The challenges of handling such volumes of data are:

  • Ingesting massive data and keep up with what is coming. This could be hundreds of thousands or millions of devices, each updating periodically, say once every few seconds. This can amount of 100s of GBs of data per system.
  • Anomaly detection – recognize and validate the correctness of data being sent to the system.
  • Analysis, aggregation, extrapolation, and reaction to a situation – all in real time. For example, a Jet engine stopped on a plane – this needs to be immediately actioned.
  • Work with extremely low latency access to data.
  • Reporting – run on-demand or scheduled batch processes to generate reports.

IoT With Hazelcast

What does Hazelcast have to do with this whole IoT thing? Well, the answer is that Hazelcast provides tools and means to build infrastructure for IoT applications. But before we get into nuts and bolts of Hazelcast components, let us first understand the full IoT landscape.

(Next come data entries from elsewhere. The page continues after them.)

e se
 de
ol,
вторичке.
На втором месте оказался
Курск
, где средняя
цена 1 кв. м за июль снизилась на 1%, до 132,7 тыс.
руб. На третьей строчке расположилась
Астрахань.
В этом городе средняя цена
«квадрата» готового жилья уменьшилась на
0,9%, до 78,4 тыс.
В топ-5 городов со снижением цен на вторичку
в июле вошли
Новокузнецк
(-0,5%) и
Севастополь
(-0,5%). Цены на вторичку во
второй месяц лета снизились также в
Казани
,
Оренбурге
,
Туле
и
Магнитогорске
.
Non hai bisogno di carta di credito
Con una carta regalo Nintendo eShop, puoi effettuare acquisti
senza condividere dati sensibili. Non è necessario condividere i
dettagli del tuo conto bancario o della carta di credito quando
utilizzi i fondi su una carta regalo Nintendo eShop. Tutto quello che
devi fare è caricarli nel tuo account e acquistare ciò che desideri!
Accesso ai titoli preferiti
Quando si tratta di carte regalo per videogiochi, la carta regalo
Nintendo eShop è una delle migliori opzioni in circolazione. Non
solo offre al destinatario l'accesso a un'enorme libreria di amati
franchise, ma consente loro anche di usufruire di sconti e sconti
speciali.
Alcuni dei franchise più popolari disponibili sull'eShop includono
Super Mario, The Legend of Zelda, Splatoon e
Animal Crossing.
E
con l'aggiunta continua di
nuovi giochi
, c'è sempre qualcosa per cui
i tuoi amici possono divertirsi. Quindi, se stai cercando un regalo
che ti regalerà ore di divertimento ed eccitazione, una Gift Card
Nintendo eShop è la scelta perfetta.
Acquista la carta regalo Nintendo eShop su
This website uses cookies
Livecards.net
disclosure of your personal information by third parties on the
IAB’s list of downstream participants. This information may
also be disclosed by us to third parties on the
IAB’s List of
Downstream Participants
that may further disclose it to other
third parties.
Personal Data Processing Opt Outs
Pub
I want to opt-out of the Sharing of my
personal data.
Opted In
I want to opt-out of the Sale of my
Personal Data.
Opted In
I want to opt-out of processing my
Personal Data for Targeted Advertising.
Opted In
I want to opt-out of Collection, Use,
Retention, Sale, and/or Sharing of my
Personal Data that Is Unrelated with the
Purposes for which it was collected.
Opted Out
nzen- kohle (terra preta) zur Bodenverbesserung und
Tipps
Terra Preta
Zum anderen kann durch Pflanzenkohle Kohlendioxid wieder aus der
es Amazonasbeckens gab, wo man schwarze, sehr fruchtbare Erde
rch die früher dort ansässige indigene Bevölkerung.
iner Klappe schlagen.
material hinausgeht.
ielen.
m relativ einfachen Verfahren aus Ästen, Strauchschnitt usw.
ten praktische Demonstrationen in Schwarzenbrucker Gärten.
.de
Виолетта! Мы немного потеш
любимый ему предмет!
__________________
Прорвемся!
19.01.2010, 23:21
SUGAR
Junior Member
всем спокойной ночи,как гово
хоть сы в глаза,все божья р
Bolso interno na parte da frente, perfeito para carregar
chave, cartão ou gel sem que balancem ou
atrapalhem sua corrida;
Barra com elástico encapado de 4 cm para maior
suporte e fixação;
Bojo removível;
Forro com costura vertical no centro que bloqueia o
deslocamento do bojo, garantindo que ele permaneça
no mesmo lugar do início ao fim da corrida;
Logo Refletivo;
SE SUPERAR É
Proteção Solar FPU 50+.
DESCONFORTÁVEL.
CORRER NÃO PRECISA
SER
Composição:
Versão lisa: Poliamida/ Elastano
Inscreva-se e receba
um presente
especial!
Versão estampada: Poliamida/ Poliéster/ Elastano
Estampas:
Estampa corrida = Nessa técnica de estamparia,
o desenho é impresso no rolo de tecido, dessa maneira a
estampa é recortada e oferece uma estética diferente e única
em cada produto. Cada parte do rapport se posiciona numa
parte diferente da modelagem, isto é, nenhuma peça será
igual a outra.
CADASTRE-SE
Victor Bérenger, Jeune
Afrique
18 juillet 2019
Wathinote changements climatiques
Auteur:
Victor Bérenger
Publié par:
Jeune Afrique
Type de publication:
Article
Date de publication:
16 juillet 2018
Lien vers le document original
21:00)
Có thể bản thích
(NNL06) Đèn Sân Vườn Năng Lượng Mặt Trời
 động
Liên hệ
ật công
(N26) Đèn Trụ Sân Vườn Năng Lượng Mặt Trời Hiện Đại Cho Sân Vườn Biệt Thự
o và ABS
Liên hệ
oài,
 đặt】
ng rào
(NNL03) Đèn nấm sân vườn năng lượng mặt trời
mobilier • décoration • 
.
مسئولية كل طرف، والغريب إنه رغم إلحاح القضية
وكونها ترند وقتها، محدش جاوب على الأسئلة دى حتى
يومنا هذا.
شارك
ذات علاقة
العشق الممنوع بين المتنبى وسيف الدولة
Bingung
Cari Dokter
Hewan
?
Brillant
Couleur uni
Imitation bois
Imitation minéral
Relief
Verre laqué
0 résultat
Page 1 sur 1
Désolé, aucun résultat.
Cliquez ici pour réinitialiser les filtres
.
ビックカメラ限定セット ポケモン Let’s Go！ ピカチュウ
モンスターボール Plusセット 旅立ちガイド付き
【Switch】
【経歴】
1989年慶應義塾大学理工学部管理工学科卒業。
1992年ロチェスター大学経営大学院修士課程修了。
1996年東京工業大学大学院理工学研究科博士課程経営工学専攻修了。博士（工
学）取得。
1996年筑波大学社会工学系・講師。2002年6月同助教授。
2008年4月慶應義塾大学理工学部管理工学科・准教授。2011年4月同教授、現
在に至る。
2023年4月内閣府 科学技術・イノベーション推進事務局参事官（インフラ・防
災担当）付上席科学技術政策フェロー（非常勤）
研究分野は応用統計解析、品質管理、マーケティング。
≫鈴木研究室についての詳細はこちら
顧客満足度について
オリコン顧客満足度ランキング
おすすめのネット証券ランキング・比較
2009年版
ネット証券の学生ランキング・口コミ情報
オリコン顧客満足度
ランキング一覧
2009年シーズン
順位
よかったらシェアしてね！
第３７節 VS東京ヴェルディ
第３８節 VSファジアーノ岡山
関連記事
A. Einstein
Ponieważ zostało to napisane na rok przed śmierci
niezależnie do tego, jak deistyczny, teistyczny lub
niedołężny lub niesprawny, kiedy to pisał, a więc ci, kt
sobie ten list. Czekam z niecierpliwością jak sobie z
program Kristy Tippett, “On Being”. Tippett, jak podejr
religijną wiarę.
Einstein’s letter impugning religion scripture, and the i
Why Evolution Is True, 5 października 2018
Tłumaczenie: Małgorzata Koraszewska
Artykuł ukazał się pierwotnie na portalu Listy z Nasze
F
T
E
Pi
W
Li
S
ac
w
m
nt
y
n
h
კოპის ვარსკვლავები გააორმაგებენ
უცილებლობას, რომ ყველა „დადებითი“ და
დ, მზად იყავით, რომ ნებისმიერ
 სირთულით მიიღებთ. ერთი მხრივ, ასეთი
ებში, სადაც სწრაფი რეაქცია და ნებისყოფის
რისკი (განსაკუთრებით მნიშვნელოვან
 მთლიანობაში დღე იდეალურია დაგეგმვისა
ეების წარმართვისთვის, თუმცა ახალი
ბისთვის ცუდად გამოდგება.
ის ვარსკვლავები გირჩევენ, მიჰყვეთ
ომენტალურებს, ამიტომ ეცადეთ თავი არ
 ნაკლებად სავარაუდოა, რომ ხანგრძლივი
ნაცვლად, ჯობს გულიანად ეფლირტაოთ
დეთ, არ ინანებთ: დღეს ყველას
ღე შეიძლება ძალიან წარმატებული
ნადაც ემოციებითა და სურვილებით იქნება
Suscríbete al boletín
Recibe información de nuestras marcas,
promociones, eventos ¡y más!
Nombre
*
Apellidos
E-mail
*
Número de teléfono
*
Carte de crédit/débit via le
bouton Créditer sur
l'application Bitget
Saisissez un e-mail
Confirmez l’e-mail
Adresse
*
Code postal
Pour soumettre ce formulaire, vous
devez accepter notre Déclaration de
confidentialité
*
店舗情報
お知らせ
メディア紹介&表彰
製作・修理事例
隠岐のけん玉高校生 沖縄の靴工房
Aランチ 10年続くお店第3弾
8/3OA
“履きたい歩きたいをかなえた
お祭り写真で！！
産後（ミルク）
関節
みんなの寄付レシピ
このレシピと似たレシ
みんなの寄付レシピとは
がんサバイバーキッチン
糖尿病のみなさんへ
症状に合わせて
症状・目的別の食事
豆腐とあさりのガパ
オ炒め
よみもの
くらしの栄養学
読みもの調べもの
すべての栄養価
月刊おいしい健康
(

The general IoT system scheme is: Producer -> Gateway -> Processing -> Storage (further processing)

Producer

  • Normally sensors, devices
  • They need to be connected to rest of system
  • Use protocols like HTTP, IP, MQTT, AMQP
  • Individual data events with timestamp from sensors. These are normally in the form of streams, therefore it sometimes requires time-series data store

Gateway

  • Core features
    • Ingest events from sensors, therefore must understand device’s protocols
    • Must absorb the big data volume in real time
  • Additional features
    • Filter “bad” data (broken sensors)
    • Enriching the data, adding metadata, adjusting data
    • Checking data identity (are those data if mine?)
    • Detecting duplicities (sensor sends event, had failure and didn’t get ACK, sends event again)

Processing

  • This is the heart of the IoT solution
  • Data coming from producers through their gateway requires to be processed, real-time in many cases
  • Programs written on top of processor’s API are used to perform cleansing, aggregation, combining, real-time analytics etc.

Storage

  • Processed data is stored for presentation (on dashboards) or further processing such as batch analysis by data analyst, machine learning, indexing etc…
  • Key requirements are to store high volumes of data and delivering high throughput. In general, data is stored in big distributed databases and used by batch processing tools

Hazelcast, with all its sorcery, can play a pivotal role in building infrastructure for IoT. It has components in its armory that facilitate processing and storing of massive scale of data in real time. If you are not already aware of Hazelcast, let us take a look at some of the important components in Hazelcast architecture:

  • Data Processing
    • Distributed Events, ExecutionCallback
    • EntryProcessor
    • ExecutorService
    • Topic, Queue
  • Data Storage
    • Map, Queue, Set, List, JCache
    • RingBuffer, ReliableTopic

Use Case

Time to get practical with a real life use case. Consider a cloud based IoT system where a cluster manages 100,000s of objects coming from buildings using building automation solutions. This is a critical cloud-based component of overall platform strategy rolling out on three continents.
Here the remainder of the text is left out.